Confident we were old hands at navigating the streets of Sevilla by car (having been there only once before and on foot), we promptly got lost upon entering the city near the cathedral and found ourselves circumnavigating the city in the wrong direction on one of those highways that circle around and around and you never know where you are
. We finally looked for the cathedral spires (by this time barely visible on the distant horizon), got off the highway from hell, found our way back to the center, and had a fight as to whose fault everything about this day and the world was. Realizing time was of the essence (and that we both had low blood sugar), we united together again and found the Casa de Memoria where our friend Melinda works and was waiting for us to hand over the key to her apartment. We then raced to the train station to drop off our rental car at the office which was closing in 15 minutes. After filling the gas tank we tried entering the train station car lots and were once again stuck in a traffic vortex, this time in the six roundabouts that surround the train station, with traffic lights in the middle of the roundabouts, four lanes in each of the roundabouts, and no way out of the roundabouts. After then entering the wrong car rental return parking lot and re-entering the traffic cirlce vortex, we somehow shot free and screeched to a halt in front of the office with two minutes to spare. The rental car people seemed unhurried and then proudly informed us the office was open for another four hours. So much for office hour information so carefully gathered from the internet!

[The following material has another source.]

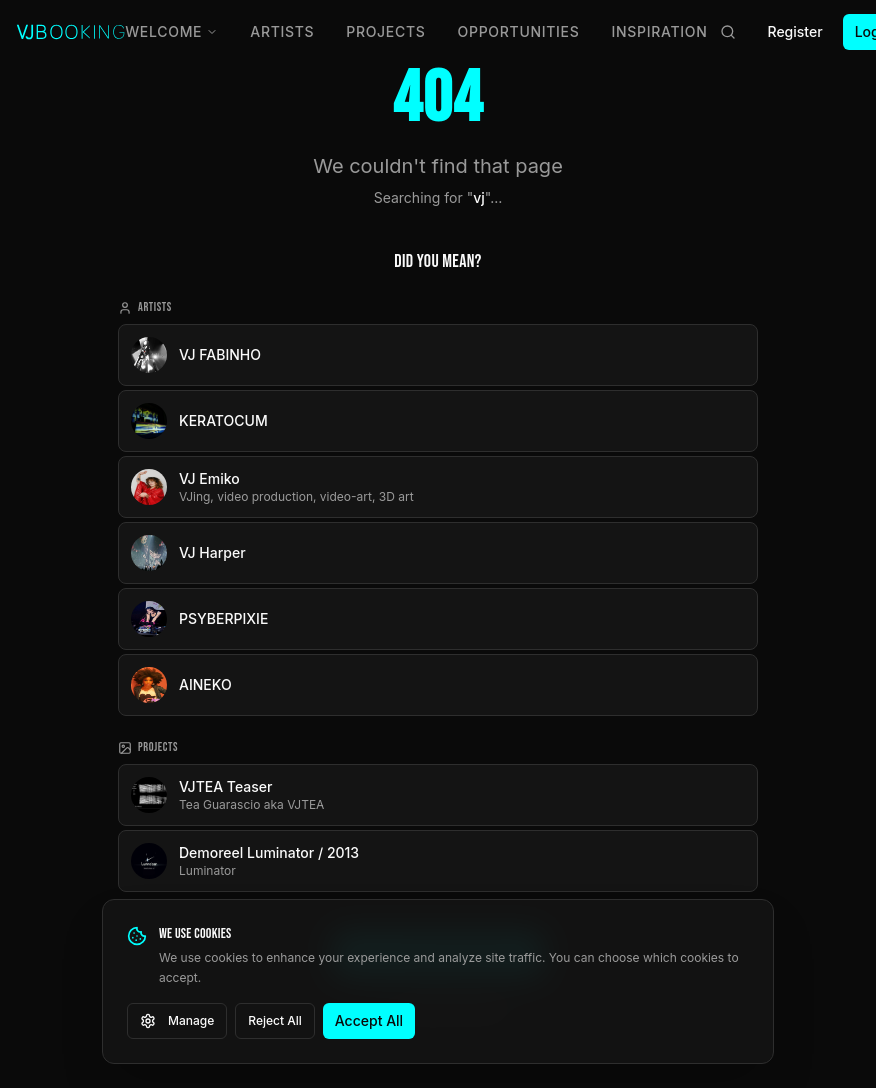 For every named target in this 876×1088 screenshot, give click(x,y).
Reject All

Melinda's apartment was a welcome refuge from the sweaty, frustrating day, and so was the cafe in the square outside her apartment building where we used to have coffee every morning. We sat at a table outside, ordered two canyas, and enjoyed the sounds of Spanish being spoken, mopeds whizzing by, and the general mayhem that only a true Spanish city can offer. We had made it!
Dan and I were happy to be leaving Benalmadena and heading into the hills of Spain towards Sevilla. On our way there we stopped in Ronda, a town built on two sides of a deep gorge and noted for its typically white, Andalusian houses. What we found amidst all this beauty was what seemed like hundreds of tour buses, with thousands of tourists. As soon as we stepped off the main drag, however, we found quiet, winding streets with cascading bougainvillea and flowers in colorful ceramic pots. Enjoying all this charm we then stumbled upon the Museum of Torture, where methods used during the Inquisition were on display for all to see. Although one of Dan's great joys in life is to take photos of me in dungeons, shackles, and various torture contraptions, I refused to go in, so we left Ronda and continued our drive.